### WHAT YOU NEED TO DO
Nothing but the records themselves, exactly as written and free of pictures, should appear in your response.

..........

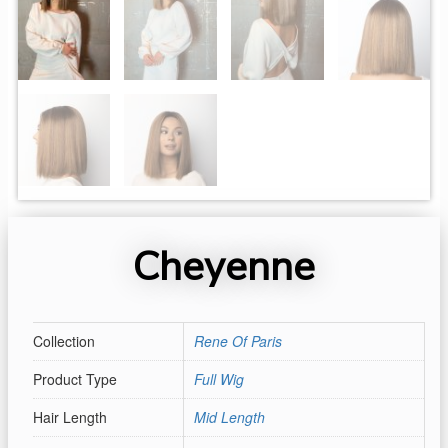
Cheyenne
Collection
Rene Of Paris
Product Type
Full Wig
Hair Length
Mid Length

..........

### EXERCISE RESPONSE
Cheyenne
Collection
Rene Of Paris
Product Type
Full Wig
Hair Length
Mid Length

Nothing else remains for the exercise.